Task details: Give back the records below exactly, every one, with no pictures.

Source material:
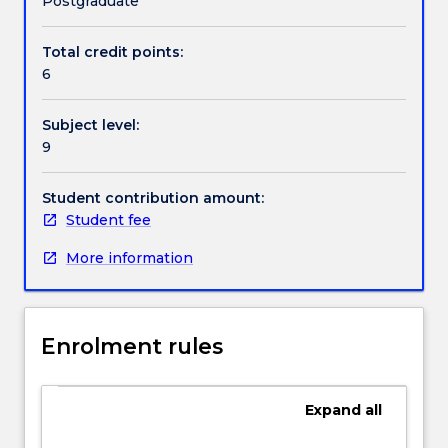
Postgraduate
explore
a
Total credit points:
Contact details
research
6
issue
in
Subject level:
a
Handbook directory
9
sustained
piece
of
Student contribution amount:
writing
Student fee
in
More information
the
field
of
educational
Enrolment rules
leadership.
This
subject
Expand
all
will
require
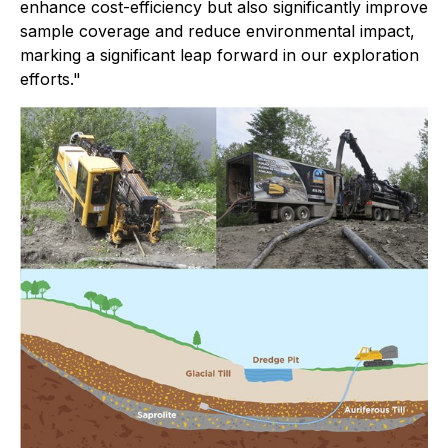
enhance cost-efficiency but also significantly improve
sample coverage and reduce environmental impact,
marking a significant leap forward in our exploration
efforts."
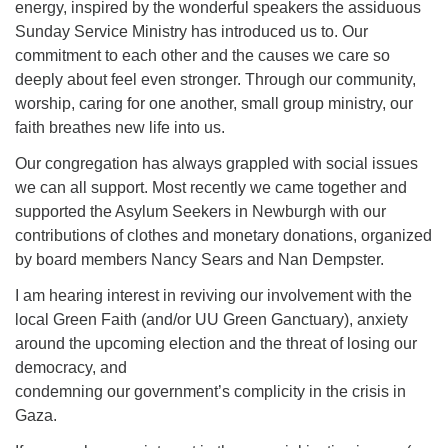
energy, inspired by the wonderful speakers the assiduous
Sunday Service Ministry has introduced us to. Our
commitment to each other and the causes we care so
deeply about feel even stronger. Through our community,
worship, caring for one another, small group ministry, our
faith breathes new life into us.
Our congregation has always grappled with social issues
we can all support. Most recently we came together and
supported the Asylum Seekers in Newburgh with our
contributions of clothes and monetary donations, organized
by board members Nancy Sears and Nan Dempster.
I am hearing interest in reviving our involvement with the
local Green Faith (and/or UU Green Ganctuary), anxiety
around the upcoming election and the threat of losing our
democracy, and
condemning our government’s complicity in the crisis in
Gaza.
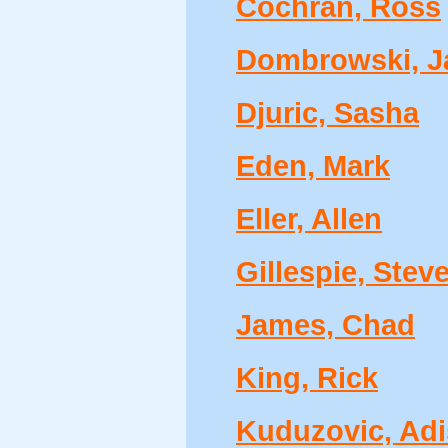
Cochran, Ross
Dombrowski, J
Djuric, Sasha
Eden, Mark
Eller, Allen
Gillespie, Stev
James, Chad
King, Rick
Kuduzovic, Adi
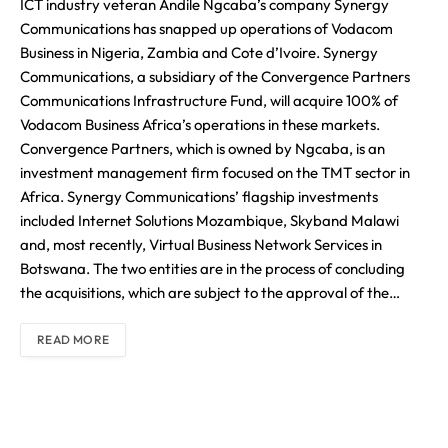
ICT industry veteran Andile Ngcaba’s company Synergy
Communications has snapped up operations of Vodacom
Business in Nigeria, Zambia and Cote d’Ivoire. Synergy
Communications, a subsidiary of the Convergence Partners
Communications Infrastructure Fund, will acquire 100% of
Vodacom Business Africa’s operations in these markets.
Convergence Partners, which is owned by Ngcaba, is an
investment management firm focused on the TMT sector in
Africa. Synergy Communications’ flagship investments
included Internet Solutions Mozambique, Skyband Malawi
and, most recently, Virtual Business Network Services in
Botswana. The two entities are in the process of concluding
the acquisitions, which are subject to the approval of the…
READ MORE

Result:
Postgraduate
explore
a
Total credit points:
Contact details
research
6
issue
in
Subject level:
a
Handbook directory
9
sustained
piece
of
Student contribution amount:
writing
Student fee
in
More information
the
field
of
educational
Enrolment rules
leadership.
This
subject
Expand
all
will
require
enhance cost-efficiency but also significantly improve
sample coverage and reduce environmental impact,
marking a significant leap forward in our exploration
efforts."
energy, inspired by the wonderful speakers the assiduous
Sunday Service Ministry has introduced us to. Our
commitment to each other and the causes we care so
deeply about feel even stronger. Through our community,
worship, caring for one another, small group ministry, our
faith breathes new life into us.
Our congregation has always grappled with social issues
we can all support. Most recently we came together and
supported the Asylum Seekers in Newburgh with our
contributions of clothes and monetary donations, organized
by board members Nancy Sears and Nan Dempster.
I am hearing interest in reviving our involvement with the
local Green Faith (and/or UU Green Ganctuary), anxiety
around the upcoming election and the threat of losing our
democracy, and
condemning our government’s complicity in the crisis in
Gaza.
Cochran, Ross
Dombrowski, J
Djuric, Sasha
Eden, Mark
Eller, Allen
Gillespie, Stev
James, Chad
King, Rick
Kuduzovic, Adi
ICT industry veteran Andile Ngcaba’s company Synergy
Communications has snapped up operations of Vodacom
Business in Nigeria, Zambia and Cote d’Ivoire. Synergy
Communications, a subsidiary of the Convergence Partners
Communications Infrastructure Fund, will acquire 100% of
Vodacom Business Africa’s operations in these markets.
Convergence Partners, which is owned by Ngcaba, is an
investment management firm focused on the TMT sector in
Africa. Synergy Communications’ flagship investments
included Internet Solutions Mozambique, Skyband Malawi
and, most recently, Virtual Business Network Services in
Botswana. The two entities are in the process of concluding
the acquisitions, which are subject to the approval of the…
READ MORE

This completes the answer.